§ **Task**: Give again, word for word, every line in the entries below from the line with "sorprendente museo e planetario sulla" up to and including the line with "collina di Pino torinese", and no other line.

[Extracted information — start]

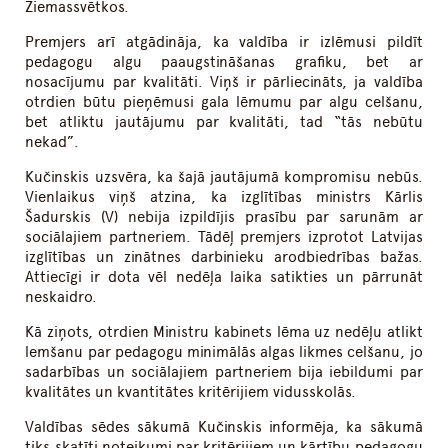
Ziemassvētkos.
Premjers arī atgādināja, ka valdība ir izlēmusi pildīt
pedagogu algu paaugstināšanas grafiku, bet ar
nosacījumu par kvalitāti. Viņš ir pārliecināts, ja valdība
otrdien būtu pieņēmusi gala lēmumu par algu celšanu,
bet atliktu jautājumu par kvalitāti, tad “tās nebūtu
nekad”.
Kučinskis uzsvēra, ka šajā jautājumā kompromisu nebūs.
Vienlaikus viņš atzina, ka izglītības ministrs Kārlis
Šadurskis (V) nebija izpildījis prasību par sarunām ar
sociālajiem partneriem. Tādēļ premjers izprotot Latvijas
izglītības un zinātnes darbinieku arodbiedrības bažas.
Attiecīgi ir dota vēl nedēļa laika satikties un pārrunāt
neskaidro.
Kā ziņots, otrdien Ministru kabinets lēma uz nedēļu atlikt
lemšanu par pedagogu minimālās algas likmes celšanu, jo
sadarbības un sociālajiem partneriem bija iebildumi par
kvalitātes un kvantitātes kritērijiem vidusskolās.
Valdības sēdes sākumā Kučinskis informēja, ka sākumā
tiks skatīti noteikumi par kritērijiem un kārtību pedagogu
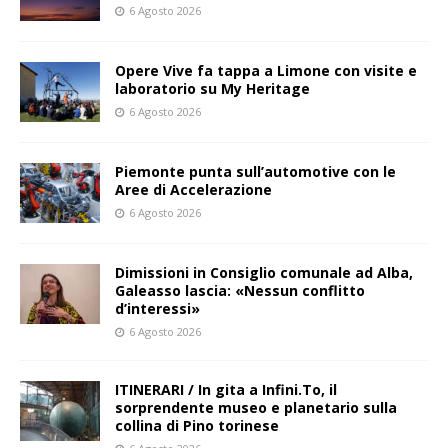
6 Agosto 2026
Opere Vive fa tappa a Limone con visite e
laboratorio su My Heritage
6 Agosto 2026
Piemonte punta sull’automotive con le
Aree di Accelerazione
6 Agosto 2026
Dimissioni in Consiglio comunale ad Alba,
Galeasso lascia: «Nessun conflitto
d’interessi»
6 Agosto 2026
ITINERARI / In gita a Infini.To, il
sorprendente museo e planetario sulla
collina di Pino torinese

[Extracted information — finish]
[Extracted information — start]

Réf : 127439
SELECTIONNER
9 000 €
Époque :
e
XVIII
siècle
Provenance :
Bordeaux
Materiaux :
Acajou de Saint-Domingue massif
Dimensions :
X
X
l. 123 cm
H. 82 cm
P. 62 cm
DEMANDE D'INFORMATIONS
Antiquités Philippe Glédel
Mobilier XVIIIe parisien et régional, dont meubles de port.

[Extracted information — finish]

§ **The answer**:
sorprendente museo e planetario sulla
collina di Pino torinese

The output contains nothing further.